I really haven't been thinking about it but Ellyn left today for her own crazy adventure in Cairo and Amber has been napping away the afternoon. So without the distraction of...well, anything, I've been alone with my thoughts. The adjustment of living in Saudi is going to be a challenge in and of itself, but the challenge of teaching in a Saudi school is something that I'm totally overwhelmed by.
As part of my homework for this coming year (yeah, I had homework...) I read a book called Destiny Disrupted which basically explains the way that Arabs and Muslims see history. It's been totally mind blowing, but not for the reasons you would think. Take, for instance, the way that westerners look at world history. It's totally chronological and linear. If I asked my 8th graders at FRA to give me the history of the world really quickly, they would look at me like I was crazy and then go back to texting.
OMG i totly dk!
However, if I posed the question to one of my peers it would probably sound like this: cavemen, fertile crescent, Egypt, Greece, Rome, Middle Ages, Renaissance, exploration & colonization, America, WWI, Depression, WWII, Cold War, and the present.
What's missing (besides most of world history)? Duh. Arabs. The development of the entire Arab & Islamic world has been ignored by westerners in our timeline of world history. I honestly don't think this was a conscious choice. We have traced our western civilization back to the beginning and not really been that concerned with the rest of the world. And in the course of creating a world history curriculum for schools, the priority was learning where the ideals and customs that we utilize in this country come from...and those do not come from the Arab world...or the East Asian world and Africa, for that matter.
SIDE NOTE: Of course you could argue that last point with me, but let's focus on the subject at hand, hmmm?

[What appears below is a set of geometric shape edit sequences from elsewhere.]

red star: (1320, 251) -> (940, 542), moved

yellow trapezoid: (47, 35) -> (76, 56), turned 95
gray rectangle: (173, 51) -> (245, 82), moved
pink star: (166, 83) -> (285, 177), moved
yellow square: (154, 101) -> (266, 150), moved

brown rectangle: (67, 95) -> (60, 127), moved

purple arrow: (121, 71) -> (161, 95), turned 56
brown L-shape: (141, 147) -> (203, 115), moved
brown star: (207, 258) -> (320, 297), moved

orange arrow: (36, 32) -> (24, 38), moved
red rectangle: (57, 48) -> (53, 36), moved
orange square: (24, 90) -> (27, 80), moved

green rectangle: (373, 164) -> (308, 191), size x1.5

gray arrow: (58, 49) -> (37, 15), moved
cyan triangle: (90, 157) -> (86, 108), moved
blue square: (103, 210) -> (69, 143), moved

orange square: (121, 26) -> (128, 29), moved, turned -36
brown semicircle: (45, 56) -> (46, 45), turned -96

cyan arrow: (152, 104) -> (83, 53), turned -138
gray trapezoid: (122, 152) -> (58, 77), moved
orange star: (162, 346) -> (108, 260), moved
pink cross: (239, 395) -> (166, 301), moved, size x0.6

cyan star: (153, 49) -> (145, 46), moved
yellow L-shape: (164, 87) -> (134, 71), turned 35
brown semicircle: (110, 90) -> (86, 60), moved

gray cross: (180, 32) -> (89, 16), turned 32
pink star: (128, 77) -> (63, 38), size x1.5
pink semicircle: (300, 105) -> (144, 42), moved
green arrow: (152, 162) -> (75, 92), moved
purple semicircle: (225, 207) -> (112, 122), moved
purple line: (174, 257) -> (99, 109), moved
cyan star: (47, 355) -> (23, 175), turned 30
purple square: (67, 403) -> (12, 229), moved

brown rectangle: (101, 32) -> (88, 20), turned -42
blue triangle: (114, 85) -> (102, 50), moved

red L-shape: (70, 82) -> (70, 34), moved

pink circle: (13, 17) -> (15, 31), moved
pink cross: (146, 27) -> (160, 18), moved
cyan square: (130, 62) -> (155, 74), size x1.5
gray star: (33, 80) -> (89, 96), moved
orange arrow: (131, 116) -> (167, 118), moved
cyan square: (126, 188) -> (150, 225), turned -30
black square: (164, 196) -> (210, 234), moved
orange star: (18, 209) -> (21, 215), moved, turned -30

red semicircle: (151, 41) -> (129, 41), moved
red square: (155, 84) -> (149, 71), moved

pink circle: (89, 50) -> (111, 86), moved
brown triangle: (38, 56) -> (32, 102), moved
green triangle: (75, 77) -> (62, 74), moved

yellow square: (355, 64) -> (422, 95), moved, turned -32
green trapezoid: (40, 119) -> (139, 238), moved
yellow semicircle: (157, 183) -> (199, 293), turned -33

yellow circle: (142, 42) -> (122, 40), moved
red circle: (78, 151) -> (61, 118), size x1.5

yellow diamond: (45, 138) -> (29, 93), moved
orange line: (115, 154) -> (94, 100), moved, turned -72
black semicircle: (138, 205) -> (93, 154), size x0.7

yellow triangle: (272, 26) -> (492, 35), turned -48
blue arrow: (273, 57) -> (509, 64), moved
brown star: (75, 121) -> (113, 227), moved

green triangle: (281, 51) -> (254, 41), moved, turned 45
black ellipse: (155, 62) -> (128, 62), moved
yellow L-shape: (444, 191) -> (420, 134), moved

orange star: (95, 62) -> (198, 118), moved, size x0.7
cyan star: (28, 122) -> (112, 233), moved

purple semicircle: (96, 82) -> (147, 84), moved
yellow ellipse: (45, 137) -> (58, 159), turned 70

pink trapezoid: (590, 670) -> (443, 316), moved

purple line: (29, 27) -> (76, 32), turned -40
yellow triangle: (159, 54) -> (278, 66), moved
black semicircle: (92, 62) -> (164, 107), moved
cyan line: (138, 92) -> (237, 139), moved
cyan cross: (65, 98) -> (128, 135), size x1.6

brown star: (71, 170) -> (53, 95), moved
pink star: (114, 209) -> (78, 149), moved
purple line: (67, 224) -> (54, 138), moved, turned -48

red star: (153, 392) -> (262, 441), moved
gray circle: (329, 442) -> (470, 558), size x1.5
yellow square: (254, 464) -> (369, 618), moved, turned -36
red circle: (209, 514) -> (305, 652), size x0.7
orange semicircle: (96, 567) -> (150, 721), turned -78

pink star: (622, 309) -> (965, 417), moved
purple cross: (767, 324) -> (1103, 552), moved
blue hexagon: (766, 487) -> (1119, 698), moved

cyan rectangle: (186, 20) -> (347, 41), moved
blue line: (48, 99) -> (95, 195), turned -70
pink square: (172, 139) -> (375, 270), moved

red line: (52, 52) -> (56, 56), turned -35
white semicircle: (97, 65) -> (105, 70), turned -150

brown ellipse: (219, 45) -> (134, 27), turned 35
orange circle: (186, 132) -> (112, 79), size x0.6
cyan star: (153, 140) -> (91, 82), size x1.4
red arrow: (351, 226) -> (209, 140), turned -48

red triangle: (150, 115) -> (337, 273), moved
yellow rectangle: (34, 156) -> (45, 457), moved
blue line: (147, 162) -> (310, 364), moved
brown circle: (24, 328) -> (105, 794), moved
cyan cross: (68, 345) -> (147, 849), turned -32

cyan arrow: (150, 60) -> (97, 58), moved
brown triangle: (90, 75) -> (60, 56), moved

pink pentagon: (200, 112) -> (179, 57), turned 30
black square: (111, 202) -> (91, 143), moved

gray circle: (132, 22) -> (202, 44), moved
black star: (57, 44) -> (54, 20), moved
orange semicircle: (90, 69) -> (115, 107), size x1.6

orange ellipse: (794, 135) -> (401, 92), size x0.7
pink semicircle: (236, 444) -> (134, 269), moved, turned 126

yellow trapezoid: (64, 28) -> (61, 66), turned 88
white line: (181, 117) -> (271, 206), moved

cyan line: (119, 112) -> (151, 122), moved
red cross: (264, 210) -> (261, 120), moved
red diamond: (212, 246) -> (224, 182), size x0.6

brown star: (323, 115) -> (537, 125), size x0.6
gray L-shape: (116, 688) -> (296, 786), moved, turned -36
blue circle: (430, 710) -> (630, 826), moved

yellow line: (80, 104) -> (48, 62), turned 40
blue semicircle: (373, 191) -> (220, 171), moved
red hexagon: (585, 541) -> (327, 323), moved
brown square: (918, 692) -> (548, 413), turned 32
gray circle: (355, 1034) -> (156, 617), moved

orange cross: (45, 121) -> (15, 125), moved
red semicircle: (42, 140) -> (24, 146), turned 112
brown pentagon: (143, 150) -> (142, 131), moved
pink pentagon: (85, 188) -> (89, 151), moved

It's really important to remember that the way that I learned history and more importantly the way that I learned to look at history are based on this idea of education. I needed to learn from whence our customs, ideals, and traditions come from, so we learn about the history that concerns us. This is, in essence, the same thing that goes on in the Middle East with history. But they are obviously concerned with the history that led to the creation of their own civilization, which is totally different.
Countries like the United States which are made up of a plethora of peoples from all places and histories (the great mixing bowl, as Mrs. Blevins calls it) have to face teaching history in a different way. Ignoring the entire Arab, Asian & African worlds in world history is ignoring the kids sitting in the classroom!
So here's the question: How do I address this obvious gap (chasm, really) in our versions of history?
American schools have taken a stab at it...we toss in China, even Babylon into the world history courses in 6th grade. We do Africa in geography...which ends up cramming thousands of years of history into one slide on a powerpoint so that the poor guy teaching can get through their standards by the end of the year. This usually ends poorly. One of my 8th graders from my first year at FRA told her mother that I was moving to Saudi to "teach children in Africa". *sigh* Another one told me, "dude, the city youre moving to has a bad word in it". Yes, Dammam, the third largest city in Saudi has a bad word in it...incorrectly spelled of course. And these are just comments about Saudi! Let's not even touch the simple fact that if you asked most American middle schoolers, they would probably tell you that Africa is a country and that African-Americans live there. But I digress...
After pouring over it, I decided that the best way to approach it is to look at the world as a Venn diagram. Kinda like this:
Because the history of each is linked to the others, but they each have very specific histories to themselves. We have to address each individually, and yet connect them all together. Now the obvious problem becomes...how do we do this in a year? How do we break it up? Now that...I'm still working out. But I think that this makes the most sense. There is going to be a gap in the way we both approach history...so I say, let's toss both notions of history we have out, and start with a clean slate.
The ultimate pursuit of history is to answer the question: Who are we? I think that chasing that question will take us everywhere we need to go. Who the Saudis are...Who the Americans are...Who we as humans are. I'm excited about the opportunity to do this...but it just makes me nervous, man!
I will now return to my previously scheduled potato chips.